Non-XML files
Indexing CSV/TSV files
BlackLab works best with XML files, because they can contain any kind of (sub)annotations, (embedded or linked) metadata, inline tags, and so on. It is also often easier to display them in BlackLab Frontend (using XSLT). However, if your data is in a non-XML type like CSV, TSV or plain text, and you'd rather not convert it, you can still index it.
For CSV/TSV files, indexing them directly can be done by defining a tabular input format. These are "word-per-line" (WPL) formats, meaning that each line will be interpreted as a single token. Annotations simply specify the column number (or column name, if your input files have them).
(Technical note: BlackLab uses Apache commons-csv to parse tabular files. Not all settings are exposed at the moment. If you find yourself needing access to a setting that isn't exposed via de configuration file yet, please let us know)
Here's a simple example configuration, my-tsv.blf.yaml
, that will parse tab-delimited files produced by the Frog tool:
fileType: tabular
## Options for tabular format
fileTypeOptions:
# TSV (tab-separated values) or CSV (comma-separated values, like Excel)
type: tsv
# Does the file have column names in the first line? [default: false]
columnNames: false
# The delimiter character to use between column values
# [default: comma (",") for CSV, tab ("\t") for TSV]
delimiter: "\t"
# The quote character used around column values (where necessary)
# [default: disable quoting column values]
quote: "\""
annotatedFields:
contents:
annotations:
- name: word # First annotation becomes the main annotation
valuePath: 2 # (1-based) column number or column name (if file has them)

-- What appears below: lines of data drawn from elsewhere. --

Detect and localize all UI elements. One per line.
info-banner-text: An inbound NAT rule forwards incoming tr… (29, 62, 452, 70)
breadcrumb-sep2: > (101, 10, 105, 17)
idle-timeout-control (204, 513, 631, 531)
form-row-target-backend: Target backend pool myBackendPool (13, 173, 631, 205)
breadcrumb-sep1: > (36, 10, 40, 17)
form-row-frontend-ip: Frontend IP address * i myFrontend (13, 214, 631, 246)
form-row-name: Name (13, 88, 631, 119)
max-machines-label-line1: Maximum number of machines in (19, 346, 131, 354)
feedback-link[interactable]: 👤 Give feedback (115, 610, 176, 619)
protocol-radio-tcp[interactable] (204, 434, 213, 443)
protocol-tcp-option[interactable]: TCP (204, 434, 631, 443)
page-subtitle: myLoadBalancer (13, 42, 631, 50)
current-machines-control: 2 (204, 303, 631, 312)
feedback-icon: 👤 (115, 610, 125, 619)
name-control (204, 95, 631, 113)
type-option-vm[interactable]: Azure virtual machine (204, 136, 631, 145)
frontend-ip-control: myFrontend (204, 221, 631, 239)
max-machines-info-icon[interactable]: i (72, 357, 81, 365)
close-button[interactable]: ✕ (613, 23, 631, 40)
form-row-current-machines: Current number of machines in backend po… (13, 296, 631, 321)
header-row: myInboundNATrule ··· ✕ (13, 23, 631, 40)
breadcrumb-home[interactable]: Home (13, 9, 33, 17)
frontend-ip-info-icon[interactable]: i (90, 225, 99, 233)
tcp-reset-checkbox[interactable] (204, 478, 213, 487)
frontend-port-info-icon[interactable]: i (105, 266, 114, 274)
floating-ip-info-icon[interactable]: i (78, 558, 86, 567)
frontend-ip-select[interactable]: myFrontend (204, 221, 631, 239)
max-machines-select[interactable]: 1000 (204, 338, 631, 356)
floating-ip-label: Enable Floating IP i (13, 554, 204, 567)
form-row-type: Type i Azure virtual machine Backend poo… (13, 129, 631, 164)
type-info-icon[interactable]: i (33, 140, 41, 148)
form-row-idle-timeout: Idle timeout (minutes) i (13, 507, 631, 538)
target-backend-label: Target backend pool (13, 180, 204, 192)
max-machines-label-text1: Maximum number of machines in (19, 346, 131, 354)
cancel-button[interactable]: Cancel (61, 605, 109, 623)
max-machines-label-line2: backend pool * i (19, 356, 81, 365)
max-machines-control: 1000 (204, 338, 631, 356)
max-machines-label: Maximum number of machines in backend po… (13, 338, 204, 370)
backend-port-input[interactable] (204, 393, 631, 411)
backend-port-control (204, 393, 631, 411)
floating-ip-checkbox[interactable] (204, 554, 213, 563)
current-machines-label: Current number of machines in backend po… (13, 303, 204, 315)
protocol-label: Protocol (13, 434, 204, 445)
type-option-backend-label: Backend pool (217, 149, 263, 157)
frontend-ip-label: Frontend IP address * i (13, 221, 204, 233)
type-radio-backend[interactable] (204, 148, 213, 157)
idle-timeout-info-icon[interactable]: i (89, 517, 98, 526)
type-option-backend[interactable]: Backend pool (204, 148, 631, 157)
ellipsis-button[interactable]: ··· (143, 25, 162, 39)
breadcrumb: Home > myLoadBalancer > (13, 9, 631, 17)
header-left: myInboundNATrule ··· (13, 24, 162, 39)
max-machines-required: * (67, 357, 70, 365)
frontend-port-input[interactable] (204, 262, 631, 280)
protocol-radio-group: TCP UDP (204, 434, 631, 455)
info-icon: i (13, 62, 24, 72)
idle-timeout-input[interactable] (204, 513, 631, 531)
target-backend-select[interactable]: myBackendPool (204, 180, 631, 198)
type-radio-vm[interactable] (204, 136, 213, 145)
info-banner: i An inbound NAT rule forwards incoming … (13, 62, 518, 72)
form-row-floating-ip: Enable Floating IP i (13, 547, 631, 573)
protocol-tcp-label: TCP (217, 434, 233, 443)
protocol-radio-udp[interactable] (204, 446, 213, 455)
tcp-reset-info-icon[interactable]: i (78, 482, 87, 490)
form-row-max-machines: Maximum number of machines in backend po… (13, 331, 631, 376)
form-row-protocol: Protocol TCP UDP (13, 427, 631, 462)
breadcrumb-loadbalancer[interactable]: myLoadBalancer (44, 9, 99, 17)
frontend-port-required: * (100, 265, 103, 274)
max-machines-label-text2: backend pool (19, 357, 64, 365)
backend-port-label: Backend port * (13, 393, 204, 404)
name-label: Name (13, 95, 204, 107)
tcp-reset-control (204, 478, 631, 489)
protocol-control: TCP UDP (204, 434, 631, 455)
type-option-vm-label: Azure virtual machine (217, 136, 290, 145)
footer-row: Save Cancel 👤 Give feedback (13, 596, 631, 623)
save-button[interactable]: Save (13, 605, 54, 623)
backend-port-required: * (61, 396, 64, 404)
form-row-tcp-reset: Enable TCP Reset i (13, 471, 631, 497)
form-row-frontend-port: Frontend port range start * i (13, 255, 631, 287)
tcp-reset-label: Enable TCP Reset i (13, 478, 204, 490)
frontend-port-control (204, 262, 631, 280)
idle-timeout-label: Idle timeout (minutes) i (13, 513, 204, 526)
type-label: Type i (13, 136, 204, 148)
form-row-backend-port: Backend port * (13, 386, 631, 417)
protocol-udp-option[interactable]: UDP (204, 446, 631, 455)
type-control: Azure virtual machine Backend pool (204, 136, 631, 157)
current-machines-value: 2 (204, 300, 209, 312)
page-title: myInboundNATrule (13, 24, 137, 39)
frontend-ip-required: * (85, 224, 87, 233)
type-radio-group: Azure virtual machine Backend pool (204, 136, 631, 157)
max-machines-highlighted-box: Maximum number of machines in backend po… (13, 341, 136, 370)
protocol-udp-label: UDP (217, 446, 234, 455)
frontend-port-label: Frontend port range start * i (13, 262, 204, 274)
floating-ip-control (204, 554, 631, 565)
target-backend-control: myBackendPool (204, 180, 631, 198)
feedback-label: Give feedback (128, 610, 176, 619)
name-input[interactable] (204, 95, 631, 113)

sensitivity: sensitive_insensitive
- name: lemma
valuePath: 3
sensitivity: sensitive_insensitive
- name: pos
valuePath: 5
(Note that the BlackLab JAR includes a default tsv.blf.yaml
that is a bit different: it assumes a file containing column names. The column names are word, lemma and pos)
The Sketch Engine takes a tab-delimited WPL input format that document tags, inline tags and "glue tags" (which indicate that there should be no space between two tokens). Here's a short example:
<doc id="1" title="Test document" author="Jan Niestadt">
<s>
This PRO this
is VRB be
a ART a
test NOU test
<g/>
. SENT .
</s>
</doc>
Here's a configuration to index this format (sketch-wpl.blf.yaml
, already included in the BlackLab JAR):
fileType: tabular
fileTypeOptions:
type: tsv
# allows inline tags such as in Sketch WPL format
# all inline tags encountered will be indexed
inlineTags: true
# interprets <g/> to be a glue tag such as in Sketch WPL format
glueTags: true
# If the file includes "inline tags" like <p></p> and <s></s>,
# (like for example the Sketch Engine WPL format does)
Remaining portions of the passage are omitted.